» **Exercise directions**: Go through the entries below and say how many lines hold the word "Госуслуги". Nothing else is needed.

##### Data supplied #####

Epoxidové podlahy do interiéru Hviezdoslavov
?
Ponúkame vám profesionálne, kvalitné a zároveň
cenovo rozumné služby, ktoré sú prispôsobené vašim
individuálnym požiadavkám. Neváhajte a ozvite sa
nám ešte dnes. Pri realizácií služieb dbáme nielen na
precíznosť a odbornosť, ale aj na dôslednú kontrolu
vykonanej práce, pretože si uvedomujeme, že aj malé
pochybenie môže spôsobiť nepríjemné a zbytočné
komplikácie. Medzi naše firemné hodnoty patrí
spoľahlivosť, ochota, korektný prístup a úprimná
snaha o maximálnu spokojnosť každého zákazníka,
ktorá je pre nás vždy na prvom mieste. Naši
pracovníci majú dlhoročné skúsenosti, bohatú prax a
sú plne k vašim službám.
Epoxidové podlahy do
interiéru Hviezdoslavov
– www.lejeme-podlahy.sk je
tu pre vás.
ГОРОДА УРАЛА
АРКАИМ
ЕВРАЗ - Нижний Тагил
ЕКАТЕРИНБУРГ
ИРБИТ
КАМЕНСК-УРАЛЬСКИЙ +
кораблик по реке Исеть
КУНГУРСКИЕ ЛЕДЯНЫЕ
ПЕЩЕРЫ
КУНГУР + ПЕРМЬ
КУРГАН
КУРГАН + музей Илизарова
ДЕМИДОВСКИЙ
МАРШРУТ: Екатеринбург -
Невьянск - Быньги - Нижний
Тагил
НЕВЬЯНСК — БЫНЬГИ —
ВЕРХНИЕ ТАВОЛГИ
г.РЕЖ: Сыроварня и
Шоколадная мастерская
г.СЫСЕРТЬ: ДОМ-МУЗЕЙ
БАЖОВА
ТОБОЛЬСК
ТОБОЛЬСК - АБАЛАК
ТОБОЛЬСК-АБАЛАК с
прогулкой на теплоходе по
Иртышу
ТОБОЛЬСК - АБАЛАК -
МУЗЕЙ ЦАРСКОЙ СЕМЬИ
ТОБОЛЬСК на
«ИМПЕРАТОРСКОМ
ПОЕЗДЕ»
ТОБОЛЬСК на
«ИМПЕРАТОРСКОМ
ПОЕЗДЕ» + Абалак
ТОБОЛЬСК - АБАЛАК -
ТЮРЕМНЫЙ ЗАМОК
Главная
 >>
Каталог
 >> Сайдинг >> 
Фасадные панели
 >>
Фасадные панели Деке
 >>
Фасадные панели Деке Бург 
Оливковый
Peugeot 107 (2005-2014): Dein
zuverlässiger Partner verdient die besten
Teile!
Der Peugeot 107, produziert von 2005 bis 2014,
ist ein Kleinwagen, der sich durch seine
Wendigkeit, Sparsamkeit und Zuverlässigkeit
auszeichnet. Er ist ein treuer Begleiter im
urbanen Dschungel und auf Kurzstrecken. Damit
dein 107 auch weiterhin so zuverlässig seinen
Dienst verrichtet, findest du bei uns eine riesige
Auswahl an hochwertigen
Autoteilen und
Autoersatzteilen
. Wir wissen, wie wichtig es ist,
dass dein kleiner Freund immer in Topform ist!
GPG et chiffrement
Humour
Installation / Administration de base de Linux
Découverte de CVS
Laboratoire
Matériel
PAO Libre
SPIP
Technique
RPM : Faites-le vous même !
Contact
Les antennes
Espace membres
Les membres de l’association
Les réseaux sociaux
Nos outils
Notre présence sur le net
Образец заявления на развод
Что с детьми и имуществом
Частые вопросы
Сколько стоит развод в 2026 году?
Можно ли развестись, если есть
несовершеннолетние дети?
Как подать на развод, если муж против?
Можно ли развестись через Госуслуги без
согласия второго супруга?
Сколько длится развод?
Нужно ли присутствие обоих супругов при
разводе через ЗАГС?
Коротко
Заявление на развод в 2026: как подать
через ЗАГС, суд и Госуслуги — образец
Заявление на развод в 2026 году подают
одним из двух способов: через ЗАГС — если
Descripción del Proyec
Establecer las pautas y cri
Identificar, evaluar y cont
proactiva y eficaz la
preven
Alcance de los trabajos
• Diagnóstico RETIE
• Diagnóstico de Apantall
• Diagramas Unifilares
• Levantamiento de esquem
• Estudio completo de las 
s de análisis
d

#####

» **Exercise answer**: 2